DIR Veracode
Updated August 04, 2020
DIR Veracode
Score 9 out of 10
Vetted Review
Verified User
Modules Used
- Static Analysis (SAST)
- Software Composition Analysis (SCA)
- Dynamic Analysis (DAST)
Overall Satisfaction with Veracode
It is used by our developers. It addresses our Application development before being put into production and continuously while in production. It helps our developers with their code and 3rd party components that are used in the application. It also is used for the dynamic scanning of web-facing applications.
- Points out where exactly the vulnerabilities are and what impact they have.
- It provides CVE, which is good if you want to drill down further into why the issue is being cited and what the vulnerability really is.
- It provides 3rd party components and replacements for those libraries.
- Developers complain about various components of the 3rd party library not being used, but yet, they are called out in Veracode as being vulnerable. These components are bundled into the package but are not specifically used.
- The email notifications need to be more explicit about which application and which particular vulnerability.
- Each time a scan is submitted, force the user to change the name on the scan. My users do not change the scan description and the date that is displayed in the log is the scan description, which shows an old scan date and description.
- Its been an excellent tool. that's why we've been using them this long.
- Their support is excellent.
- I'm not sure what there is that they can improve but if I was pressed for something, I'd say maybe their first line of support to have more answers.
- They should also make it easier and improve the way password changes occur.
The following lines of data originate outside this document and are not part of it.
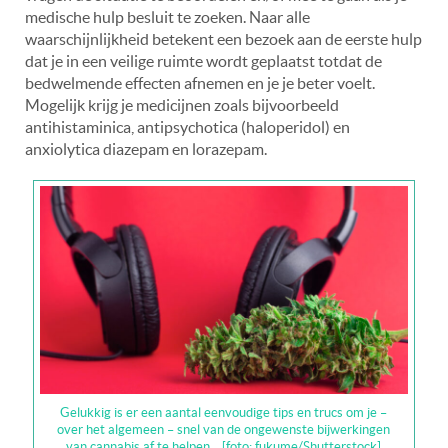
medische hulp besluit te zoeken. Naar alle
waarschijnlijkheid betekent een bezoek aan de eerste hulp
dat je in een veilige ruimte wordt geplaatst totdat de
bedwelmende effecten afnemen en je je beter voelt.
Mogelijk krijg je medicijnen zoals bijvoorbeeld
antihistaminica, antipsychotica (haloperidol) en
anxiolytica diazepam en lorazepam.
Gelukkig is er een aantal eenvoudige tips en trucs om je –
over het algemeen – snel van de ongewenste bijwerkingen
van cannabis af te helpen… [foto: fukume/Shutterstock]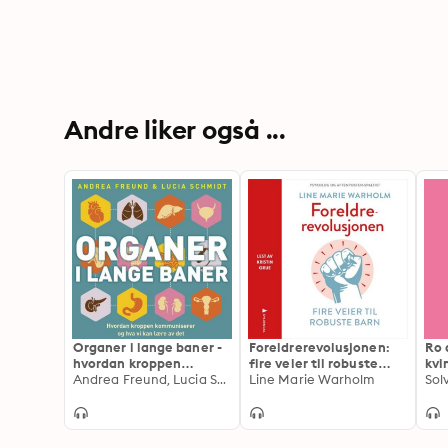
Andre liker også ...
Organer i lange baner -
Foreldrerevolusjonen:
Ro 
hvordan kroppen
fire veier til robuste
kvi
kommuniserer og hva vi
Andrea Freund, Lucia Schmidt
barn
Line Marie Warholm
sol
Sol
kan lære av det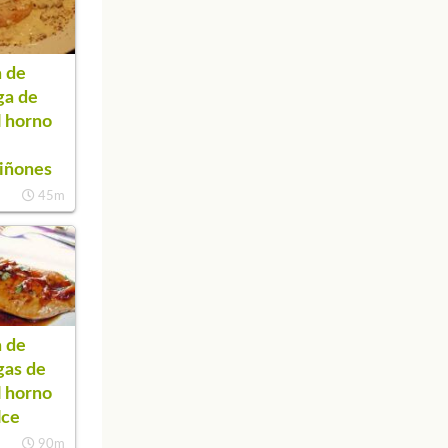
 de
ga de
l horno
iñones
45m
 de
gas de
l horno
lce
90m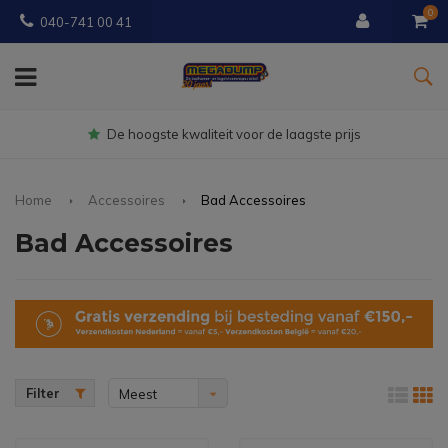
0
040-741 00 41
Gratis
bezorgd vanaf € 150
Home
Accessoires
Bad Accessoires
Bad Accessoires
Filter
Meest
bekeken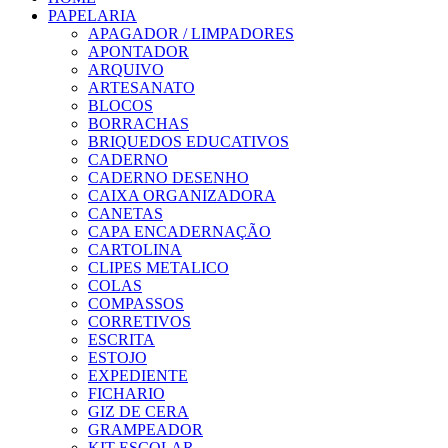
PAPELARIA
APAGADOR / LIMPADORES
APONTADOR
ARQUIVO
ARTESANATO
BLOCOS
BORRACHAS
BRIQUEDOS EDUCATIVOS
CADERNO
CADERNO DESENHO
CAIXA ORGANIZADORA
CANETAS
CAPA ENCADERNAÇÃO
CARTOLINA
CLIPES METALICO
COLAS
COMPASSOS
CORRETIVOS
ESCRITA
ESTOJO
EXPEDIENTE
FICHARIO
GIZ DE CERA
GRAMPEADOR
KIT ESCOLAR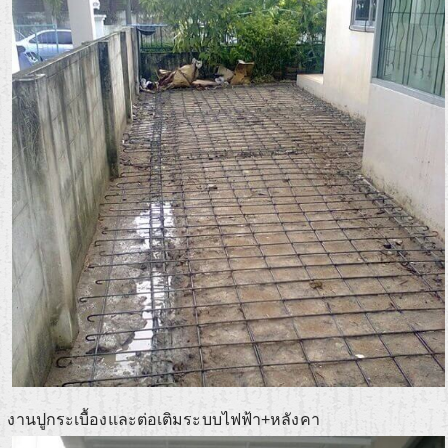
งานปูกระเบื้องและต่อเติมระบบไฟฟ้า+หลังคา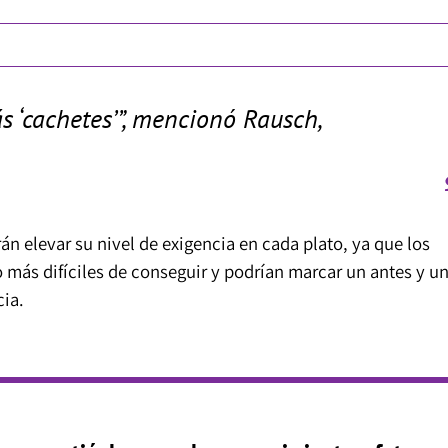
 ‘cachetes’”, mencionó Rausch,
án elevar su nivel de exigencia en cada plato, ya que los
más difíciles de conseguir y podrían marcar un antes y u
cia.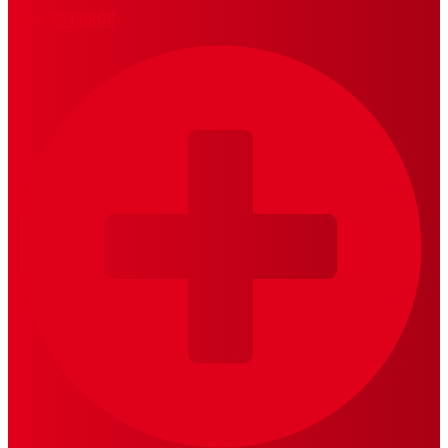
LOS 20 DUROS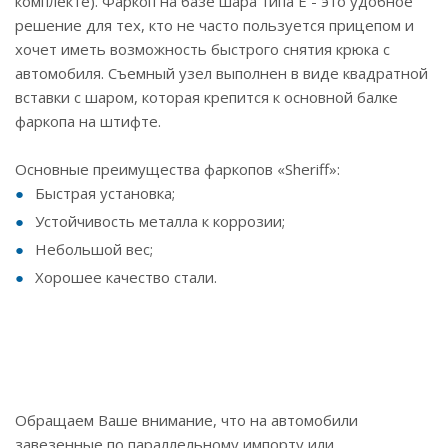
комплекте). Фаркоп на базе шара типа Е - это удобное
решение для тех, кто не часто пользуется прицепом и
хочет иметь возможность быстрого снятия крюка с
автомобиля. Съемный узел выполнен в виде квадратной
вставки с шаром, которая крепится к основной балке
фаркопа на штифте.
Основные преимущества фаркопов «Sheriff»:
Быстрая установка;
Устойчивость металла к коррозии;
Небольшой вес;
Хорошее качество стали.
Обращаем Ваше внимание, что на автомобили
завезенные по параллельному импорту или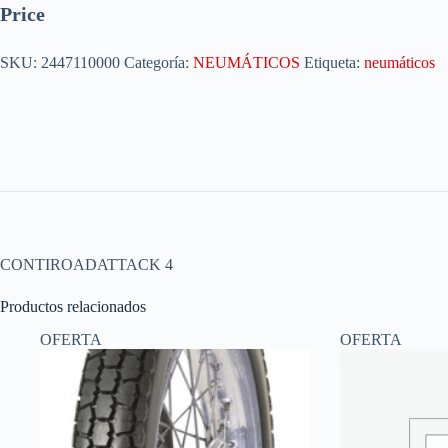
Price
SKU:
2447110000
Categoría:
NEUMÁTICOS
Etiqueta:
neumáticos
CONTIROADATTACK 4
Productos relacionados
OFERTA
OFERTA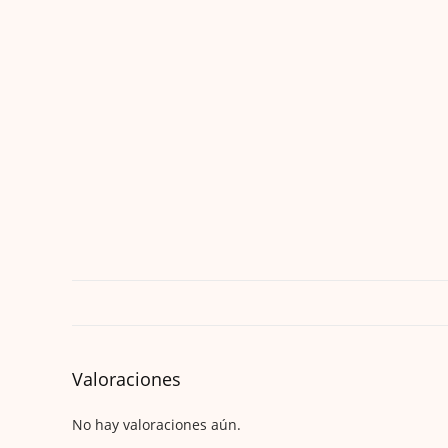
Valoraciones
No hay valoraciones aún.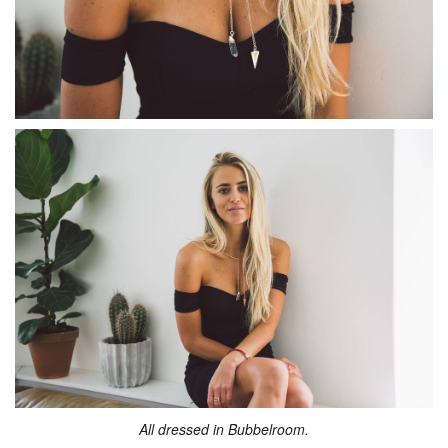
All dressed in Bubbelroom.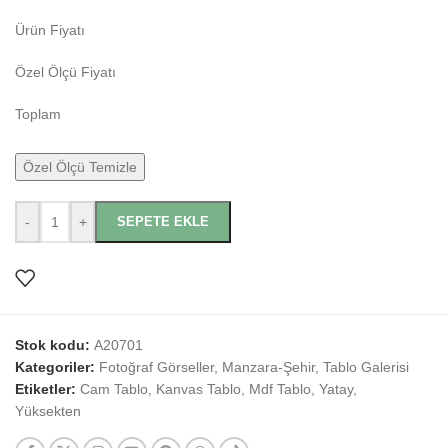
Ürün Fiyatı
Özel Ölçü Fiyatı
Toplam
Özel Ölçü Temizle
-
+
SEPETE EKLE
Stok kodu:
A20701
Kategoriler:
Fotoğraf Görseller
,
Manzara-Şehir
,
Tablo Galerisi
Etiketler:
Cam Tablo
,
Kanvas Tablo
,
Mdf Tablo
,
Yatay
,
Yüksekten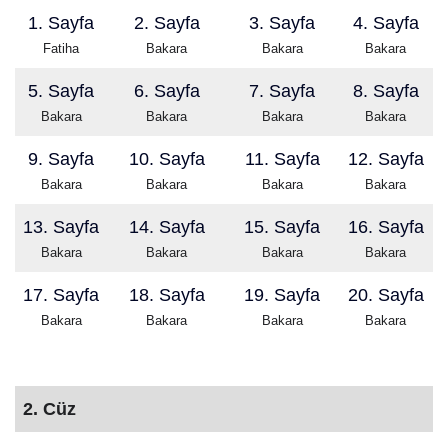
1. Sayfa
2. Sayfa
3. Sayfa
4. Sayfa
Fatiha
Bakara
Bakara
Bakara
5. Sayfa
6. Sayfa
7. Sayfa
8. Sayfa
Bakara
Bakara
Bakara
Bakara
9. Sayfa
10. Sayfa
11. Sayfa
12. Sayfa
Bakara
Bakara
Bakara
Bakara
13. Sayfa
14. Sayfa
15. Sayfa
16. Sayfa
Bakara
Bakara
Bakara
Bakara
17. Sayfa
18. Sayfa
19. Sayfa
20. Sayfa
Bakara
Bakara
Bakara
Bakara
2. Cüz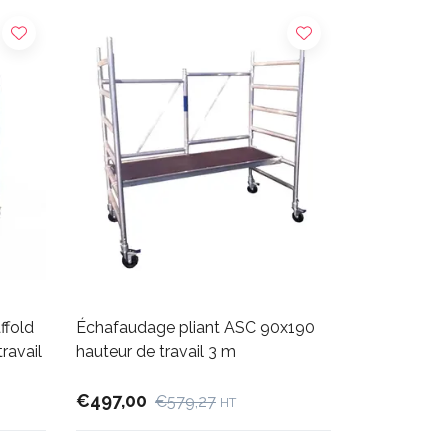
ffold
Échafaudage pliant ASC 90x190
ravail
hauteur de travail 3 m
€497,00
€579,27
HT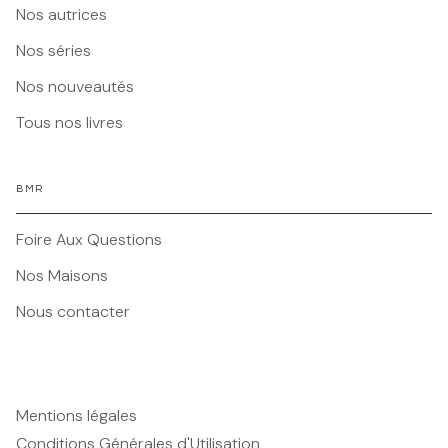
Nos autrices
Nos séries
Nos nouveautés
Tous nos livres
BMR
Foire Aux Questions
Nos Maisons
Nous contacter
Mentions légales
Conditions Générales d'Utilisation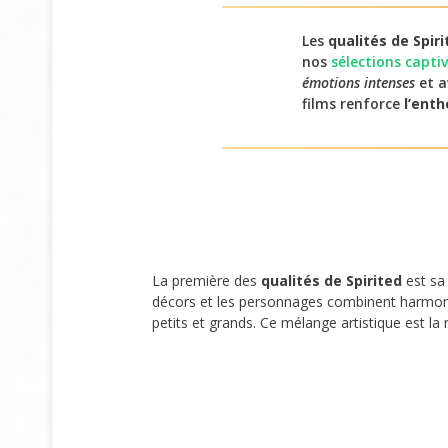
Les
qualités de Spiri
nos
sélections capti
émotions intenses
et a
films renforce
l’ent
La première des
qualités de Spirited
est sa 
décors et les personnages combinent harmoni
petits et grands. Ce mélange artistique est la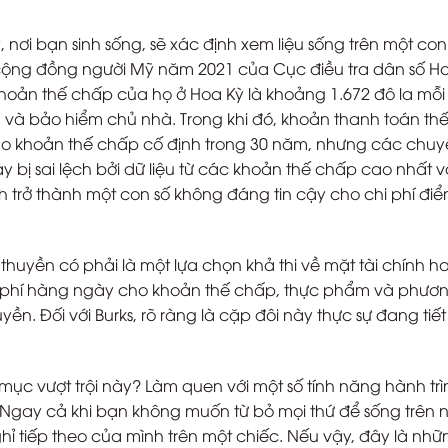
, nơi bạn sinh sống, sẽ xác định xem liệu sống trên một co
 cộng đồng người Mỹ năm 2021 của Cục điều tra dân số Ho
khoản thế chấp của họ ở Hoa Kỳ là khoảng 1.672 đô la mỗi
và bảo hiểm chủ nhà. Trong khi đó, khoản thanh toán th
cho khoản thế chấp cố định trong 30 năm, nhưng các chuy
 này bị sai lệch bởi dữ liệu từ các khoản thế chấp cao nhất 
h trở thành một con số không đáng tin cậy cho chi phí điể
huyền có phải là một lựa chọn khả thi về mặt tài chính h
hi phí hàng ngày cho khoản thế chấp, thực phẩm và phươn
huyền. Đối với Burks, rõ ràng là cặp đôi này thực sự đang tiế
mục vượt trội này? Làm quen với một số tính năng hành trì
 Ngay cả khi bạn không muốn từ bỏ mọi thứ để sống trên
ỉ tiếp theo của mình trên một chiếc. Nếu vậy, đây là nhữ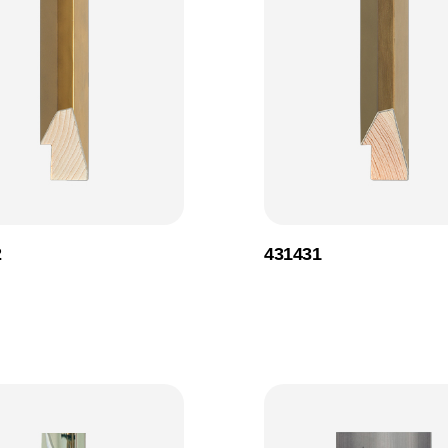
2
431431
I am the admin for the product at my company and the users have a lot of problems changing their passwords with the email that's sent to them from my admin console.
I didn't select Veracode, someone else did prior to me getting to this office.
Do you think Veracode delivers good value for the price?
Yes
Are you happy with Veracode's feature set?
Yes
Did Veracode live up to sales and marketing promises?
Yes
Did implementation of Veracode go as expected?
Yes
Would you buy Veracode again?
Yes
Using Veracode
| Pros | Cons |
|---|---|
Like to use Easy to use Technical support not required Convenient | Slow to learn Lots to learn |
- Its easy to read their reports and understand vulnerabilities and the severity ratings and how the ratings are derived
- Its also easy to read and understand the vulnerabilities and the associated cwe and data from the National Vulnerability Database.
- When triaging flaws its easy to see where the flaw in the various modules are and how to correct them. Why the flaw was called out and how it can be corrected.
- Resetting passwords should be easier. As the Veracode Admin for my department, I have to contact support to have passwords reset because somehow or the other the email sent by Veracode for a password reset doesn't help the user reset their password.
- When I get notifications for "updated SCA results", and click on the link in the email, it takes me to the SCA results for all profiles in my organization. Why can't it take me to just the profiles using the affected library?
- There are some things in user administrator that I don't understand and what its purpose is.